> **PROBLEM STATEMENT**
Please copy exactly the part of the records below that opens with the line containing "sắp xếp, bố" and closes with the line containing "Theo quy định, thời", leaving out any pictures.

(Extracted records)
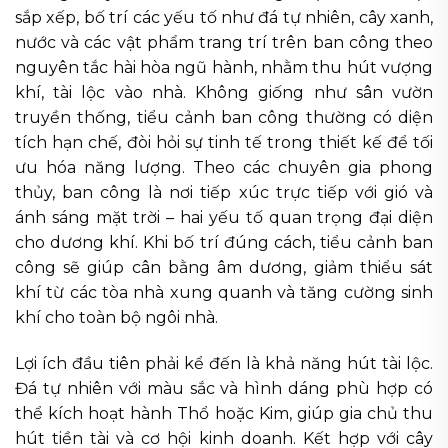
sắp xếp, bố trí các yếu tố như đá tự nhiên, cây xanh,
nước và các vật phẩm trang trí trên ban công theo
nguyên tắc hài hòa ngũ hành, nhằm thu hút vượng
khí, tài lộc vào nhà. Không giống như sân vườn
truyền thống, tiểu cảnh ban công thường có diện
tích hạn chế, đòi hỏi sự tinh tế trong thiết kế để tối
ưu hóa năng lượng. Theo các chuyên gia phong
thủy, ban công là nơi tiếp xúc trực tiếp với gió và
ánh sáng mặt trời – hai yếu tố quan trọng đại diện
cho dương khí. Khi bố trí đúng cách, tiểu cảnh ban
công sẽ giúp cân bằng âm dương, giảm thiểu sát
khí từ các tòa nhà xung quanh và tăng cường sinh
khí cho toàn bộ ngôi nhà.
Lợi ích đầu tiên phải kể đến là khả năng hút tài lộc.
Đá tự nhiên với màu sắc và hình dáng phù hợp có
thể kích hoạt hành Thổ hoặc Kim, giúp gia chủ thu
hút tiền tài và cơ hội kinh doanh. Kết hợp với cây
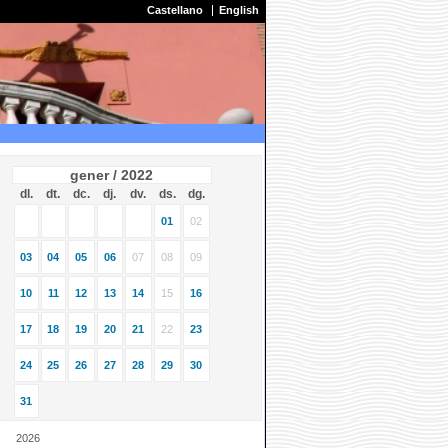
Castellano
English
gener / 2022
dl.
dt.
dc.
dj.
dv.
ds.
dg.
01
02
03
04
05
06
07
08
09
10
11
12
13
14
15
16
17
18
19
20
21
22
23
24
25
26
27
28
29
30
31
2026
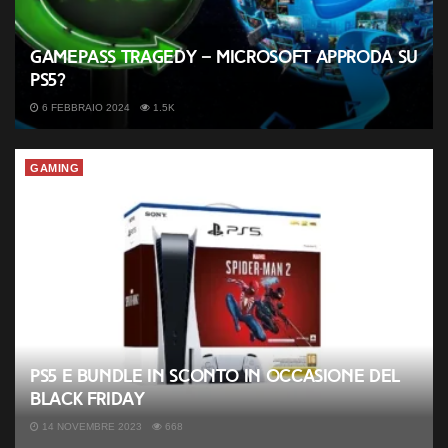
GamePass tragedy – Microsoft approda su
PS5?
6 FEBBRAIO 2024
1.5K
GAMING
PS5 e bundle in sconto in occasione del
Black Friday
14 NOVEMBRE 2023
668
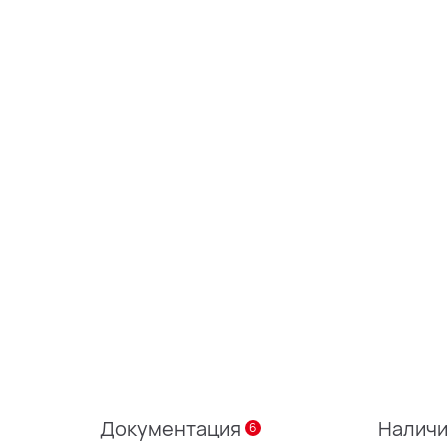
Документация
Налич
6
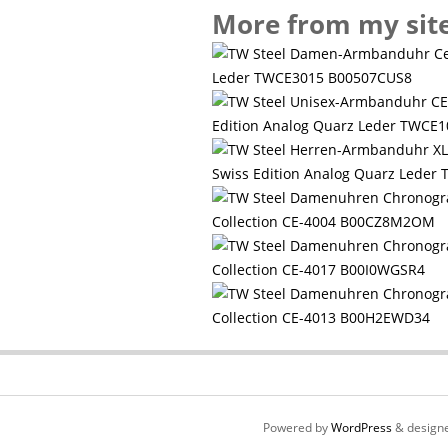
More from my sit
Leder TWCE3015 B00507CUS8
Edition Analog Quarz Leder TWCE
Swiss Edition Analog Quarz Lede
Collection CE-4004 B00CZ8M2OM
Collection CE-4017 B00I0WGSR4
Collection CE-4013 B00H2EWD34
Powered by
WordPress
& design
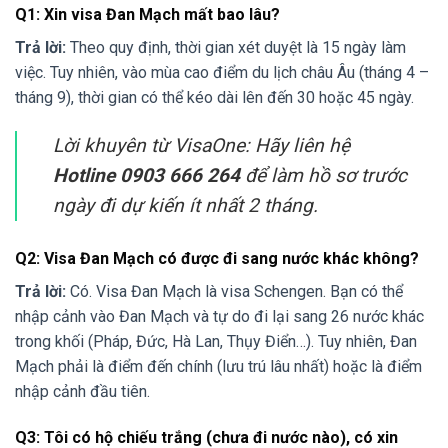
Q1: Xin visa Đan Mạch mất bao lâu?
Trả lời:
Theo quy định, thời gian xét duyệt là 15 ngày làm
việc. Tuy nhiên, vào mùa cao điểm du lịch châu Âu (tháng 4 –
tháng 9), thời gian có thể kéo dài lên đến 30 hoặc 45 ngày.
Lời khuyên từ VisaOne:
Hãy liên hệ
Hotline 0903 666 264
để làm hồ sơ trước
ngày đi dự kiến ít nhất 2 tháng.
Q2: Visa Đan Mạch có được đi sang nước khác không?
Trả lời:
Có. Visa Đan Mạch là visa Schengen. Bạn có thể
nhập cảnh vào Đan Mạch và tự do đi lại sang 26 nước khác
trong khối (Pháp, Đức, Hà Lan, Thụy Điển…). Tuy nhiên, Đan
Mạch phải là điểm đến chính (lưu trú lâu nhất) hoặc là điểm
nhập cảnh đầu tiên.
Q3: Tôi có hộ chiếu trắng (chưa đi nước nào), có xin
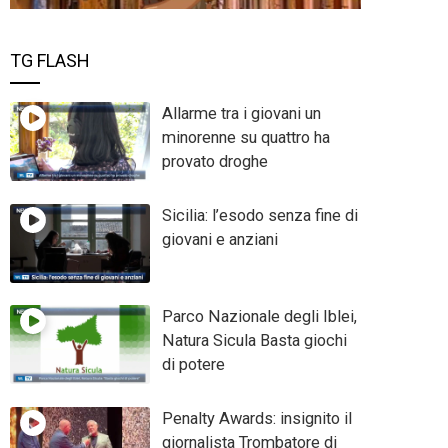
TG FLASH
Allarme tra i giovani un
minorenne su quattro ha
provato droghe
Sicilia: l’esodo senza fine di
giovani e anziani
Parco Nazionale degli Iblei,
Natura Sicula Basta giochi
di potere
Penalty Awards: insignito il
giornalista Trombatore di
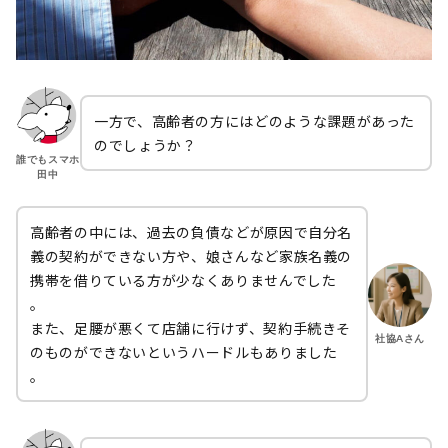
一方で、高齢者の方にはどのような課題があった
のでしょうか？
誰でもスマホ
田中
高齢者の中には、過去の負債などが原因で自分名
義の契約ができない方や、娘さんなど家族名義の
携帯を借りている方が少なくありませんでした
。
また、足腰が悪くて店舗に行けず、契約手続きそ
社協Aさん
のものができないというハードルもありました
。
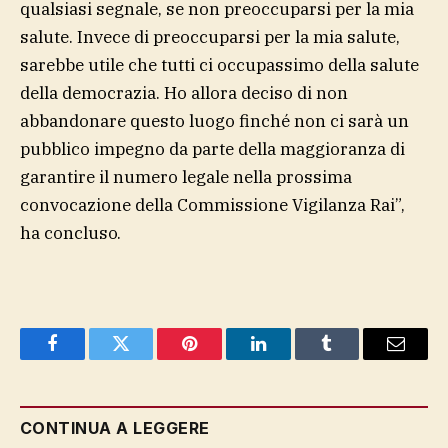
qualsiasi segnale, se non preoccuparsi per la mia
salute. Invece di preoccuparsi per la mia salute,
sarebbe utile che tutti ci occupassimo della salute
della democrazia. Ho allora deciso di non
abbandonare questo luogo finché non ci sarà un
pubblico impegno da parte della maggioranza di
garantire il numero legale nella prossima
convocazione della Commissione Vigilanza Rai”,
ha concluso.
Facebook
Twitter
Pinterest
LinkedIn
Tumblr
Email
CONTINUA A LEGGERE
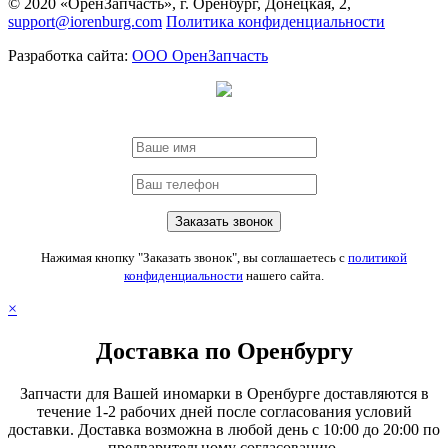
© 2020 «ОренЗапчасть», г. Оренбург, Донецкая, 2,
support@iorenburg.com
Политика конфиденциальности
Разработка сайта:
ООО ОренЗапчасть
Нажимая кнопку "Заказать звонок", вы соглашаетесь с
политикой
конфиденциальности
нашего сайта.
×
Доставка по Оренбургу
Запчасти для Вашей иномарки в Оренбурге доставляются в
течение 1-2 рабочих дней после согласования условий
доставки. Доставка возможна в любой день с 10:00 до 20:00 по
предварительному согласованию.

==

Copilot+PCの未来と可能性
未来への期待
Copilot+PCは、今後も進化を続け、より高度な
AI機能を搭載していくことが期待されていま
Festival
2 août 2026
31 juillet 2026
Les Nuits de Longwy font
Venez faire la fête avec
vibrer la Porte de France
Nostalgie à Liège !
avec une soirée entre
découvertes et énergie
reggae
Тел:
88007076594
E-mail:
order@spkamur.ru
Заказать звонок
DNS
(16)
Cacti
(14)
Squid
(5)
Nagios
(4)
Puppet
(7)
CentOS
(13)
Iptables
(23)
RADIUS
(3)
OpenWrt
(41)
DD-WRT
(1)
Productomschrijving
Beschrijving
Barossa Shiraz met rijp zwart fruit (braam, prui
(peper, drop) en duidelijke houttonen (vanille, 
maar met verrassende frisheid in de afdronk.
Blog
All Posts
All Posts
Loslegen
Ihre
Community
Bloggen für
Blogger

==

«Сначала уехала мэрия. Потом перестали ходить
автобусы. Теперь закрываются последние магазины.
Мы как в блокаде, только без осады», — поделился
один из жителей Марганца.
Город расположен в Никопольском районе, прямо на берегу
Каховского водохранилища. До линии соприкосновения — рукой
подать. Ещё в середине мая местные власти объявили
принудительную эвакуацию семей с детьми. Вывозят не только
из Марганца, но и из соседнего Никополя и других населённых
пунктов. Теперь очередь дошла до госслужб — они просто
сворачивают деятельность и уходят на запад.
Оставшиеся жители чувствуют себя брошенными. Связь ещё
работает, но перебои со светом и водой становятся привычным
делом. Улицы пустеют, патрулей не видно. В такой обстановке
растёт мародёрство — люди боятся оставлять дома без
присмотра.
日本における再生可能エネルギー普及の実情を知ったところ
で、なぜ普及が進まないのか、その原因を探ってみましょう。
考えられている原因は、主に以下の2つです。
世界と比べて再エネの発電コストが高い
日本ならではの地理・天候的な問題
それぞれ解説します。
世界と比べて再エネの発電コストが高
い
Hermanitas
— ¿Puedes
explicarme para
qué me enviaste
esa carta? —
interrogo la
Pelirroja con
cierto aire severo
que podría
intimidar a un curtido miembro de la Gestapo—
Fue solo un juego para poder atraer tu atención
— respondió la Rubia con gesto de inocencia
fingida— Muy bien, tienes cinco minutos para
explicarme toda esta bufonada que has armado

> **EXERCISE RESULT**
sắp xếp, bố trí các yếu tố như đá tự nhiên, cây xanh,
nước và các vật phẩm trang trí trên ban công theo
nguyên tắc hài hòa ngũ hành, nhằm thu hút vượng
khí, tài lộc vào nhà. Không giống như sân vườn
truyền thống, tiểu cảnh ban công thường có diện
tích hạn chế, đòi hỏi sự tinh tế trong thiết kế để tối
ưu hóa năng lượng. Theo các chuyên gia phong
thủy, ban công là nơi tiếp xúc trực tiếp với gió và
ánh sáng mặt trời – hai yếu tố quan trọng đại diện
cho dương khí. Khi bố trí đúng cách, tiểu cảnh ban
công sẽ giúp cân bằng âm dương, giảm thiểu sát
khí từ các tòa nhà xung quanh và tăng cường sinh
khí cho toàn bộ ngôi nhà.
Lợi ích đầu tiên phải kể đến là khả năng hút tài lộc.
Đá tự nhiên với màu sắc và hình dáng phù hợp có
thể kích hoạt hành Thổ hoặc Kim, giúp gia chủ thu
hút tiền tài và cơ hội kinh doanh. Kết hợp với cây
Castellano
English
gener / 2022
dl.
dt.
dc.
dj.
dv.
ds.
dg.
01
02
03
04
05
06
07
08
09
10
11
12
13
14
15
16
17
18
19
20
21
22
23
24
25
26
27
28
29
30
31
2026
GamePass tragedy – Microsoft approda su
PS5?
6 FEBBRAIO 2024
1.5K
GAMING
PS5 e bundle in sconto in occasione del
Black Friday
14 NOVEMBRE 2023
668
Документация
Налич
6
More from my sit
Leder TWCE3015 B00507CUS8
Edition Analog Quarz Leder TWCE
Swiss Edition Analog Quarz Lede
Collection CE-4004 B00CZ8M2OM
Collection CE-4017 B00I0WGSR4
Collection CE-4013 B00H2EWD34
Powered by
WordPress
& design
Q1: Xin visa Đan Mạch mất bao lâu?
Trả lời:
Theo quy định, thời gian xét duyệt là 15 ngày làm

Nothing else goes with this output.